• _PROBLEM STATEMENT_: Look through the material beneath and copy each line with the word "unseren".
━━ DATA SUPPLIED
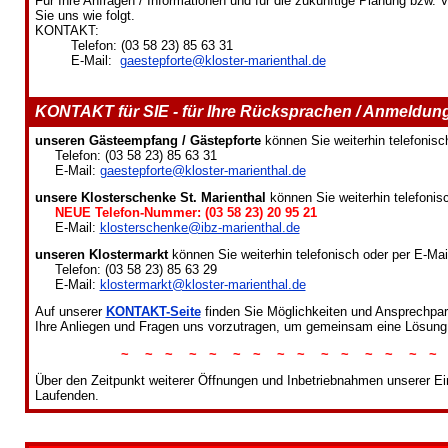
Für Ihre Anfragen / Informationen und für die zukünftige Planung bzw. 
Sie uns wie folgt.
KONTAKT:
Telefon: (03 58 23) 85 63 31
E-Mail:
gaestepforte@kloster-marienthal.de
KONTAKT für SIE - für Ihre Rücksprachen / Anmeldun
unseren Gästeempfang / Gästepforte
können Sie weiterhin telefonisch
Telefon: (03 58 23) 85 63 31
E-Mail:
gaestepforte@kloster-marienthal.de
unsere Klosterschenke St. Marienthal
können Sie weiterhin telefonisc
NEUE Telefon-Nummer: (03 58 23) 20 95 21
E-Mail:
klosterschenke@ibz-marienthal.de
unseren Klostermarkt
können Sie weiterhin telefonisch oder per E-Mail
Telefon: (03 58 23) 85 63 29
E-Mail:
klostermarkt@kloster-marienthal.de
Auf unserer
KONTAKT-Seite
finden Sie Möglichkeiten und Ansprechpart
Ihre Anliegen und Fragen uns vorzutragen, um gemeinsam eine Lösung 
~ ~ ~ ~ ~ ~ ~ ~ ~ ~ ~ ~ ~ ~ ~
Über den Zeitpunkt weiterer Öffnungen und Inbetriebnahmen unserer Ein
Laufenden.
━━━━
• _RESPONSE BOX_:
unseren Gästeempfang / Gästepforte
unseren Klostermarkt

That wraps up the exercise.